My current approach is to handle (1) in Django + MySQL and (2-3) in hdf5 files, as managed by PyTables. However, PyTables seems like a poor choice in a multiuser environment. Is this a feasible project with SciDB? Can you offer any advice on how to pursue this? I am not a database expert by any stretch of the imagination. Rather, I’m a graduate student researcher in an experimental lab, and I only spend a fraction of my time programming at all. I’m happy to give lots more detailed info, if it would help.


Storing Array Metadata
#2

I’m posting a reply as a script. The idea is to try to illustrate how we see SciDB being used.

#!/bin/sh

File: Forum_Query_1.sh

About:

This file contains the scripting I’ll use to try to answer the

forum query by ‘emarti’ on July 5th, 2012.

set -x

1. All data belongs to one or several projects, which can themselves be

subprojects, etc., which can be easily handled by a relational database.

Well … depending on what how you’re organizing the projects, SciDB might

also be able to help you with the organization of your projects. We’re a

long way from being a fully functional SQL DBMS, but our pure data

manipulation queries are quite reasonable, in terms of both performance and

flexibility.

2. Each “image” (datum) consists, typically, of three or four 1000x1000

arrays of ints and a 1000x1000 array of floats. However, the size can

vary, for instance occasionally we acquire 1000x200x4 arrays of floats,

etc. I would like this data to be compressed and to be able to extract

slices.

So - it’s not clear to me, from your description, whether we’re dealing

with a single data set, or a number of independent data sets, but here’s

how we would organize one of your data-sets. In this case I’m assuming

that we are dealing with a single data set, containing 4 images, where

each image is 1000x1000.

Hygiene:

iquery -aq “remove ( Data )”

DDL_Q1="CREATE ARRAY Data <
int_attr : int64,
double_attr : double

[ I = 0:3,1,0,
X = 0:999,1000,0,
Y = 0:999,1000,0
];"

iquery -aq “$DDL_Q1”

Now - a bit of a SciDB “best practices” lesson. Organizing your load files

into a format that allows you to load this kind of data is doable but

pretty complex. It’s much easier to get the data into SciDB as a "single

dimensional" array and then to re-organize it into the desired format. What

does this two phase (load, re-organize) process look like?

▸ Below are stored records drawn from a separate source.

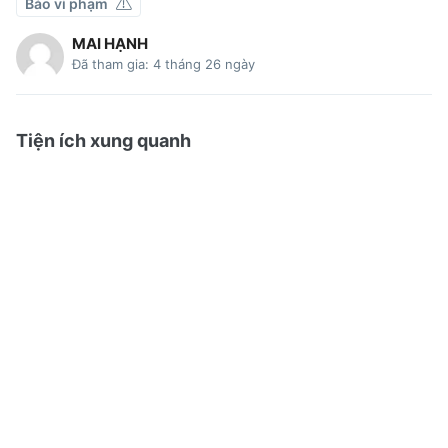
Báo vi phạm
MAI HẠNH
Đã tham gia: 4 tháng 26 ngày
Tiện ích xung quanh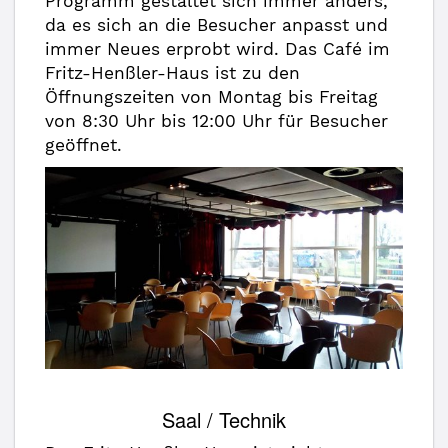
Programm gestaltet sich immer anders,
da es sich an die Besucher anpasst und
immer Neues erprobt wird. Das Café im
Fritz-Henßler-Haus ist zu den
Öffnungszeiten von Montag bis Freitag
von 8:30 Uhr bis 12:00 Uhr für Besucher
geöffnet.
Saal / Technik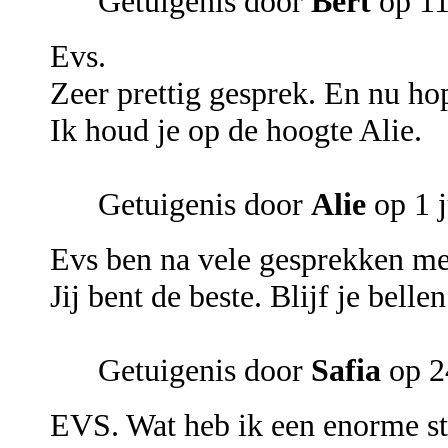
Getuigenis door
Bert
op 11
Evs.
Zeer prettig gesprek. En nu ho
Ik houd je op de hoogte Alie.
Getuigenis door
Alie
op 1 j
Evs ben na vele gesprekken me
Jij bent de beste. Blijf je bellen
Getuigenis door
Safia
op 2
EVS. Wat heb ik een enorme st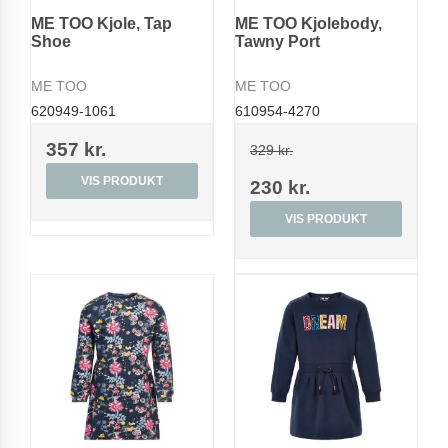
ME TOO Kjole, Tap
ME TOO Kjolebody,
Shoe
Tawny Port
ME TOO
ME TOO
620949-1061
610954-4270
357 kr.
329 kr.
VIS PRODUKT
230 kr.
VIS PRODUKT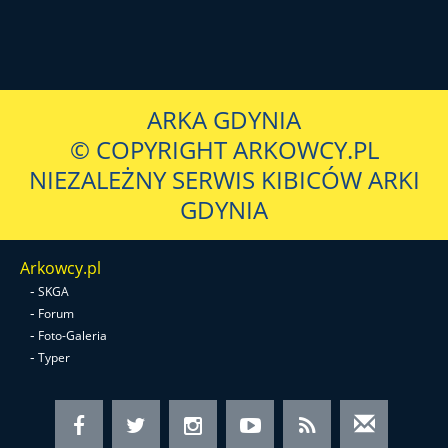
ARKA GDYNIA
© COPYRIGHT ARKOWCY.PL
NIEZALEŻNY SERWIS KIBICÓW ARKI
GDYNIA
Arkowcy.pl
-
SKGA
-
Forum
-
Foto-Galeria
-
Typer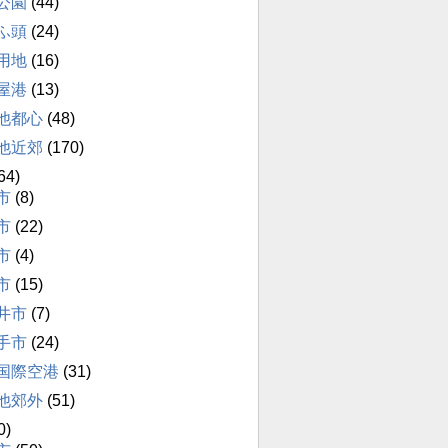
公園
(44)
ふ頭
(24)
用地
(16)
屋港
(13)
他都心
(48)
他近郊
(170)
64)
市
(8)
市
(22)
市
(4)
市
(15)
井市
(7)
手市
(24)
国際空港
(31)
他郊外
(51)
0)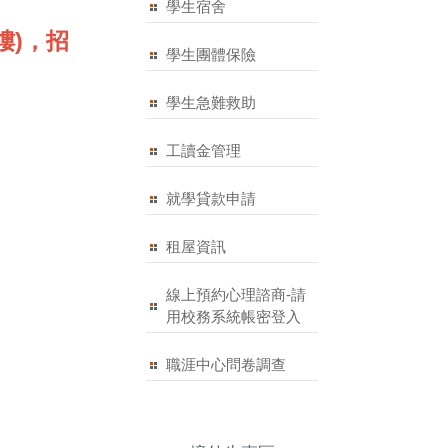
學生宿舍
樓)，招
學生團體保險
學生急難救助
工讀金管理
就學貸款申請
租屋資訊
線上預約心理諮商-請
用校務系統帳密登入
職涯中心問卷調查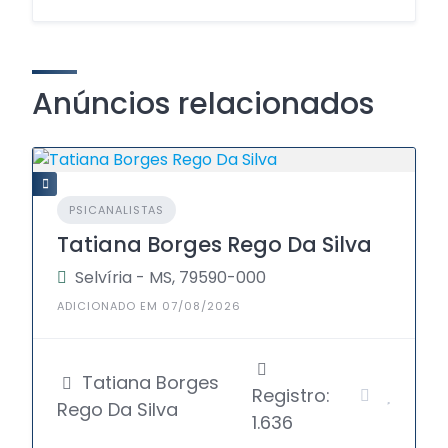
Anúncios relacionados
PSICANALISTAS
Tatiana Borges Rego Da Silva
Selvíria - MS, 79590-000
ADICIONADO EM 07/08/2026
Tatiana Borges
Registro:
Rego Da Silva
1.636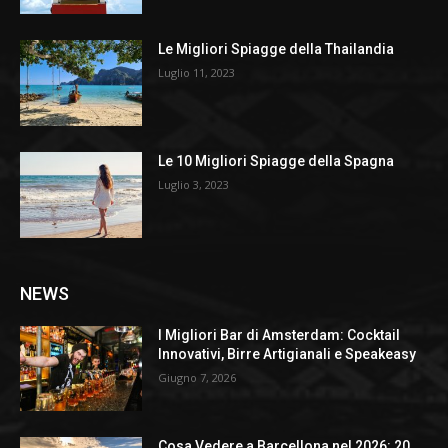
Le Migliori Spiagge della Thailandia
Luglio 11, 2023
Le 10 Migliori Spiagge della Spagna
Luglio 3, 2023
NEWS
I Migliori Bar di Amsterdam: Cocktail
Innovativi, Birre Artigianali e Speakeasy
Giugno 7, 2026
Cosa Vedere a Barcellona nel 2026: 20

First - create an array to hold the raw data. Note that the attributes of

this array will find themselves re-organized into dimensions or attributes

of the target array, so they need to share the same name.

Hygiene

iquery -aq “remove ( Raw_Data )”

DDL_Q2="CREATE ARRAY Raw_Data
<
I : uint64,
X : uint64,
Y : uint64,
int_attr : int64,
double_attr : double

[ Cell=0:3999999,100000,0 ]
"

iquery -aq “$DDL_Q2”

This kind of 1D “raw load” array can be loaded from a CSV file that

looks like this:

0,0,0,1,1.0

0,0,1,2,2.0

0,0,2,3,3.0

0,0,999,1000,1000.0

0,1,0,1001,1001.0

0,1,1,1002,1002.0

0,999,998,999999,999999.0

0,999,999,1000000,1000000.0

1,0,0,1,1.0

Note that I’ve shown the data here in stride major order. The values in

the CSV can be in any order. SciDB includes a tool called “csv2scidb” that

takes the CSV file, and formats its contents so that the loader can

accept them. In general, we use the following approach to loading data.

Hygiene - delete the fifo each time we run the script.

rm -rf /tmp/load_pipe

We use a fifo to pipe data from the external

mkfifo /tmp/load_pipe

Suppose the data file above is stored in a file /tmp/Data.csv. The idea is

to use the csv2scidb tool to convert the load file into a chunked load

stream, and then we load it into the Raw_Load array.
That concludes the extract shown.